● WORK INSTRUCTIONS: Copy the data below exactly. Any pictures in it should be omitted.

╭──

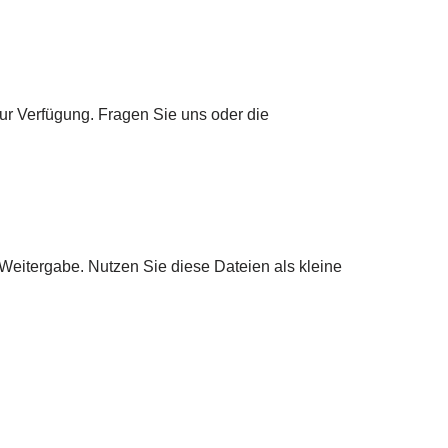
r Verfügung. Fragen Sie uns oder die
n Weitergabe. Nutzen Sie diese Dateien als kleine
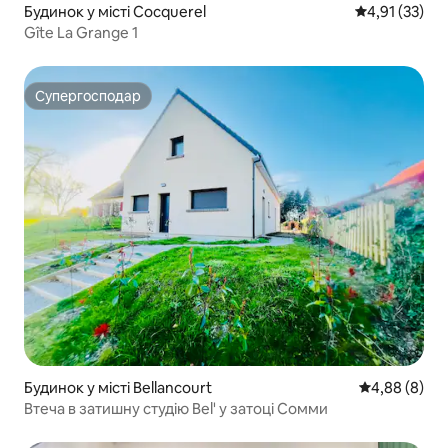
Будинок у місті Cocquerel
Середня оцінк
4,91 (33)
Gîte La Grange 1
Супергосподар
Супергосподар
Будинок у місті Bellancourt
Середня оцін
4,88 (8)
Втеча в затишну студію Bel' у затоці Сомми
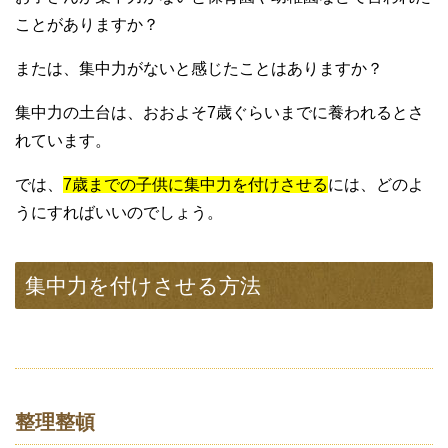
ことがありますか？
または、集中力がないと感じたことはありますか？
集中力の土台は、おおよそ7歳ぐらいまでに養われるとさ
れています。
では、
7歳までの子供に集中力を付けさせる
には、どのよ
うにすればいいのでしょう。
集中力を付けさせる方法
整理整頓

╰──

● WRITTEN REPLY:
r Verfügung. Fragen Sie uns oder die
n Weitergabe. Nutzen Sie diese Dateien als kleine
Будинок у місті Cocquerel
Середня оцінк
4,91 (33)
Gîte La Grange 1
Супергосподар
Супергосподар
Будинок у місті Bellancourt
Середня оцін
4,88 (8)
Втеча в затишну студію Bel' у затоці Сомми
ことがありますか？
または、集中力がないと感じたことはありますか？
集中力の土台は、おおよそ7歳ぐらいまでに養われるとさ
れています。
では、
7歳までの子供に集中力を付けさせる
には、どのよ
うにすればいいのでしょう。
集中力を付けさせる方法
整理整頓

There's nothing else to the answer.